China's Internet industry group pushes censorship
Associated Press
Apr. 13, 2006
BEIJING - China's official Internet industry association is calling on its
members to help the government suppress material deemed subversive or immoral.
"Unhealthy information" online has harmed Chinese children and threatens social
stability, the Internet Society of China said in a statement. The 5-year-old
group is the government-sanctioned association for Internet service providers
and Chinese Web sites.
"We should run our business in a civilized way," said the statement issued
Wednesday and reported by the government's Xinhua News Agency. "We should not
produce, disseminate and spread information that harms state security, social
stability and information that violates laws and regulations and social
morality."
The group called for its 2,600 member companies to supervise content, delete
"unhealthy" information and oppose acts that undermine "Internet civilization,"
Xinhua said.
China's communist government encourages Internet use for education and business
but tries to block access to sensitive material. The country has the world's
second-largest Internet population after the United States with 110 million
people online.
The Internet Society statement didn't give any examples of material that members
should suppress or say what prompted the appeal.

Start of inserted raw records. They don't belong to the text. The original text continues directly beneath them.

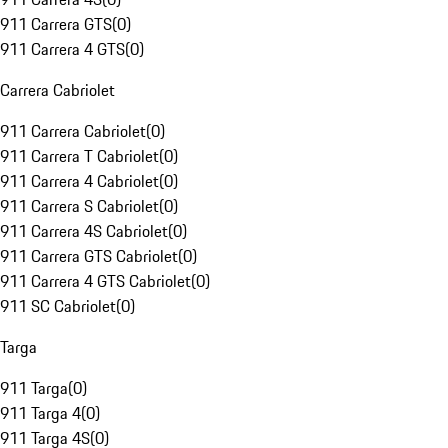
911 Carrera GTS
(
0
)
911 Carrera 4 GTS
(
0
)
Carrera Cabriolet
911 Carrera Cabriolet
(
0
)
911 Carrera T Cabriolet
(
0
)
911 Carrera 4 Cabriolet
(
0
)
911 Carrera S Cabriolet
(
0
)
911 Carrera 4S Cabriolet
(
0
)
911 Carrera GTS Cabriolet
(
0
)
911 Carrera 4 GTS Cabriolet
(
0
)
911 SC Cabriolet
(
0
)
Targa
911 Targa
(
0
)
911 Targa 4
(
0
)
911 Targa 4S
(
0
)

Chinese online filters have blocked access to foreign sites about Tibet, China's
pro-democracy movement, human rights and the banned Falun Gong spiritual
movement. The government also launches frequent crackdowns on China-based sites
with sexually oriented material.
The release of the society's statement coincided with a visit to Beijing by the
chief executive of Google Inc., who defended the search engine's decision to
cooperate with government censorship. Activists have criticized Mountain View,
Calif.-based Google for blocking access to banned material from its
Chinese-language site, Google.cn.
"We believe that the decision that we made to follow the law in China was
absolutely the right one," CEO Eric Schmidt said Wednesday at a news conference.